TASK BRIEF: Each entry should be repeated exactly. Its pictures should not be.

Stored data entries
----

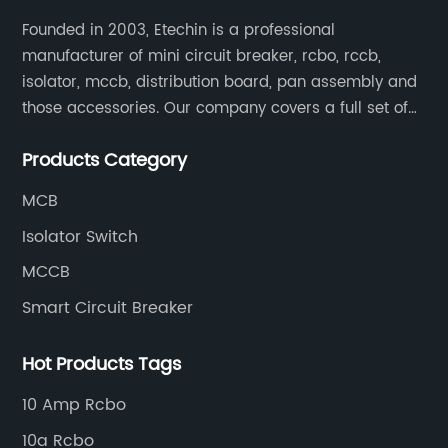
Founded in 2003, Etechin is a professional
manufacturer of mini circuit breaker, rcbo, rccb,
isolator, mccb, distribution board, pan assembly and
those accessories. Our company covers a full set of
production processes such as raw material punching,
Products Category
forming, welding, spraying, assembly, and inspection.
MCB
Isolator Switch
MCCB
Smart Circuit Breaker
Hot Products Tags
10 Amp Rcbo
10a Rcbo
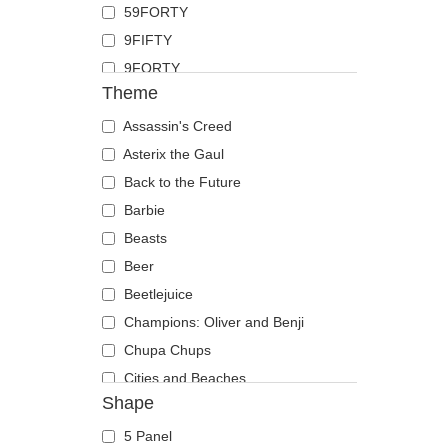
59FORTY
Duck
9FIFTY
Eagle
9FORTY
Firefly
Theme
9FORTY APEX
Flamingo
9FORTY M-Crown
Assassin's Creed
Fox
9SEVENTY
Asterix the Gaul
French Bulldog
9TWENTY
Back to the Future
German Shepherd
A Frame
Barbie
Goat
Casual Classic
Beasts
Hippopotamus
E Frame
Beer
Horse
Open Back
Beetlejuice
Jackal
Runner
Champions: Oliver and Benji
Labrador Retriever
The 90s
Chupa Chups
Lion
The Ball
Cities and Beaches
Lioness
Shape
The Retro
Cocktails
Lizard
The Snap
DC Comics
Lobster
5 Panel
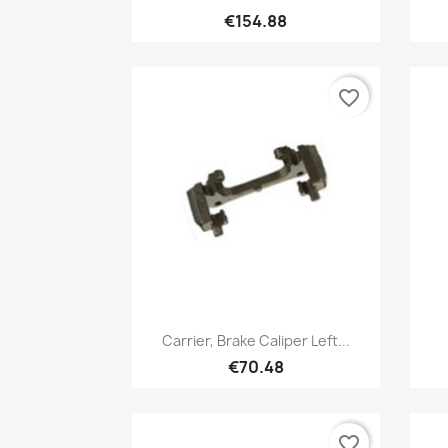
€154.88
favorite_border
Quick view

Carrier, Brake Caliper Left...
€70.48
favorite_border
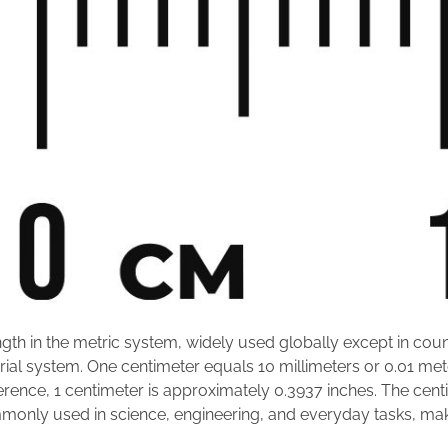
ength in the metric system, widely used globally except in count
rial system. One centimeter equals 10 millimeters or 0.01 mete
erence, 1 centimeter is approximately 0.3937 inches. The centim
nly used in science, engineering, and everyday tasks, makin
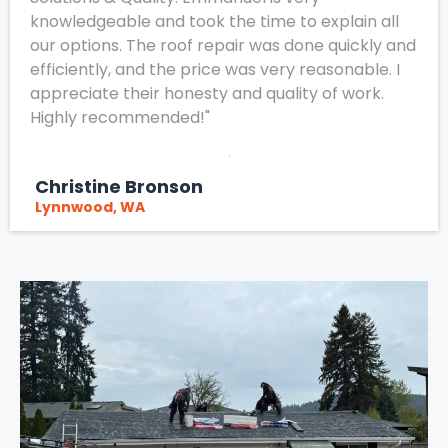
knowledgeable and took the time to explain all
our options. The roof repair was done quickly and
efficiently, and the price was very reasonable. I
appreciate their honesty and quality of work.
Highly recommended!"
Christine Bronson
Lynnwood, WA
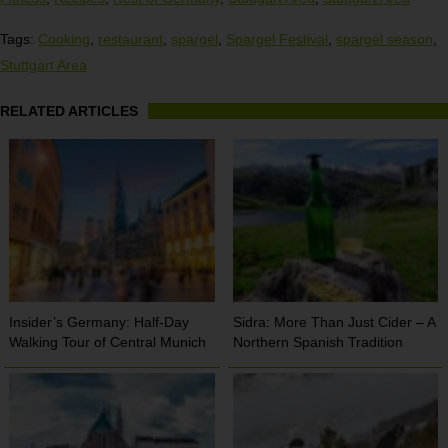
Tags:
Cooking
,
restaurant
,
spargel
,
Spargel Festival
,
spargel season
,
Stuttgart Area
RELATED ARTICLES
Insider’s Germany: Half-Day
Sidra: More Than Just Cider – A
Walking Tour of Central Munich
Northern Spanish Tradition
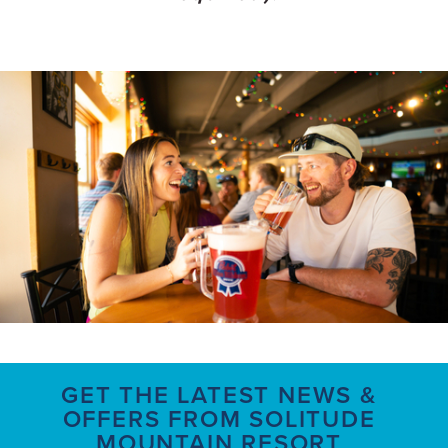
GET THE LATEST NEWS &
OFFERS FROM SOLITUDE
MOUNTAIN RESORT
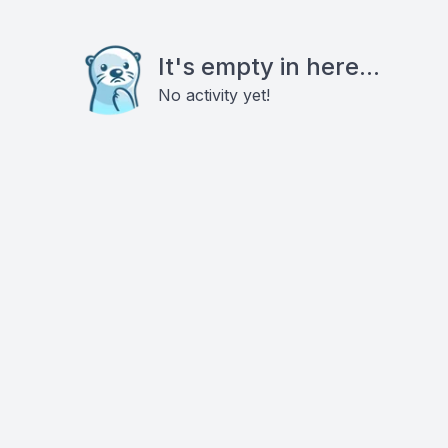
It's empty in here...
No activity yet!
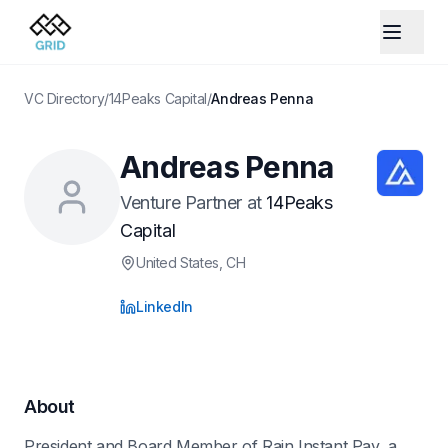
VC Directory
/
14Peaks Capital
/
Andreas Penna
Andreas Penna
Venture Partner
at
14Peaks
Capital
United States
, CH
LinkedIn
About
President and Board Member of Rain Instant Pay, a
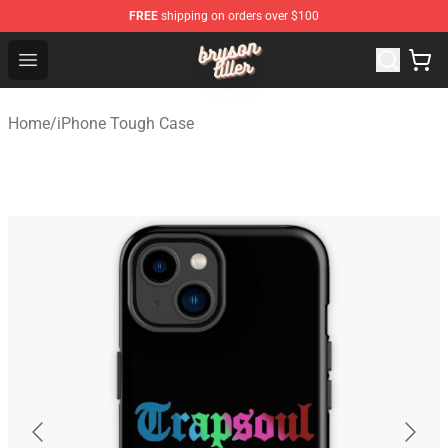
FREE
shipping on orders over $100
Bryson Tiller Shop - Official Bryson Tiller Merchandise St
Open menu
Home
/
iPhone Tough Case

----

EXERCISE SOLUTION:
Founded in 2003, Etechin is a professional
manufacturer of mini circuit breaker, rcbo, rccb,
isolator, mccb, distribution board, pan assembly and
those accessories. Our company covers a full set of
production processes such as raw material punching,
Products Category
forming, welding, spraying, assembly, and inspection.
MCB
Isolator Switch
MCCB
Smart Circuit Breaker
Hot Products Tags
10 Amp Rcbo
10a Rcbo
59FORTY
Duck
9FIFTY
Eagle
9FORTY
Firefly
Theme
9FORTY APEX
Flamingo
9FORTY M-Crown
Assassin's Creed
Fox
9SEVENTY
Asterix the Gaul
French Bulldog
9TWENTY
Back to the Future
German Shepherd
A Frame
Barbie
Goat
Casual Classic
Beasts
Hippopotamus
E Frame
Beer
Horse
Open Back
Beetlejuice
Jackal
Runner
Champions: Oliver and Benji
Labrador Retriever
The 90s
Chupa Chups
Lion
The Ball
Cities and Beaches
Lioness
Shape
The Retro
Cocktails
Lizard
The Snap
DC Comics
Lobster
5 Panel
€154.88
favorite_border
Quick view

Carrier, Brake Caliper Left...
€70.48
favorite_border
ength in the metric system, widely used globally except in count
rial system. One centimeter equals 10 millimeters or 0.01 mete
erence, 1 centimeter is approximately 0.3937 inches. The centim
nly used in science, engineering, and everyday tasks, makin
knowledgeable and took the time to explain all
our options. The roof repair was done quickly and
efficiently, and the price was very reasonable. I
appreciate their honesty and quality of work.
Highly recommended!"
Christine Bronson
Lynnwood, WA
Tags:
Cooking
,
restaurant
,
spargel
,
Spargel Festival
,
spargel season
,
Stuttgart Area
RELATED ARTICLES
Insider’s Germany: Half-Day
Sidra: More Than Just Cider – A
Walking Tour of Central Munich
Northern Spanish Tradition
GET THE LATEST NEWS &
OFFERS FROM SOLITUDE
MOUNTAIN RESORT
It's empty in here...
No activity yet!
VC Directory
/
14Peaks Capital
/
Andreas Penna
Andreas Penna
Venture Partner
at
14Peaks
Capital
United States
, CH
LinkedIn
About
President and Board Member of Rain Instant Pay, a
FREE
shipping on orders over $100
Bryson Tiller Shop - Official Bryson Tiller Merchandise St
Open menu
Home
/
iPhone Tough Case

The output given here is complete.